Demand for affordable residences is high. More than 500 people applied for one of the 37 apartments in the Gansett Meadows complex before it opened in 2020. Then there are the hundreds whose names do not appear on the official lists who, instead, hope for a miracle in the private market. Town officials have plans in varying stages to add between 100 and 120 new units.
There is another number that needs to be looked at: how many houses, apartments, and rooms that might otherwise be affordable if websites that facilitate short-term rentals did not exist. There were more than 1,600 “stays” suitable for two adults listed in East Hampton on Airbnb as of this week. Few of the 1,600 would be within most wage-earners’ budgets. For example, a two-bedroom cottage with a pool in Wainscott was priced at $1,450 a night. In Springs, a three-bedroom close to the firehouse was about $650 a night.

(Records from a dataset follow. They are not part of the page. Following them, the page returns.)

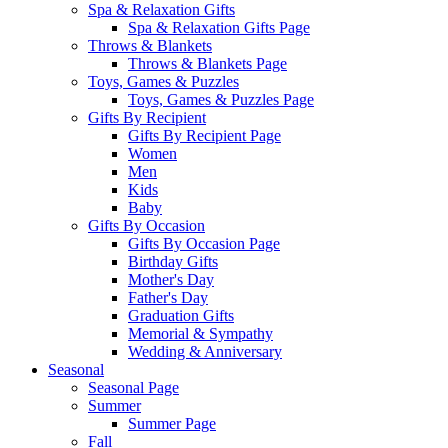
Spa & Relaxation Gifts
Spa & Relaxation Gifts Page
Throws & Blankets
Throws & Blankets Page
Toys, Games & Puzzles
Toys, Games & Puzzles Page
Gifts By Recipient
Gifts By Recipient Page
Women
Men
Kids
Baby
Gifts By Occasion
Gifts By Occasion Page
Birthday Gifts
Mother's Day
Father's Day
Graduation Gifts
Memorial & Sympathy
Wedding & Anniversary
Seasonal
Seasonal Page
Summer
Summer Page
Fall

Most, if not nearly all, of the Airbnb hosts in East Hampton Town are breaking the law. Whether they know it or not, there is no chance that they will be prosecuted. The town’s limit on short-term rentals has never been enforced in any broad sense. A supposedly mandatory property registry once heralded as an answer has largely fallen by the wayside. A crackdown on the short-term industry would be hugely unpopular with the “hosts,” as Airbnb calls landlords. However with a 5-to-0 lock on the town board, the Democrats now in power could withstand the fallout.
The boom in vacation rentals did not get any attention during the May 10 town board meeting, just as it has been mostly ignored since Airbnb and its competitors became a thing more than a decade ago. Until their impact is honestly assessed, any discussion about housing will remain incomplete.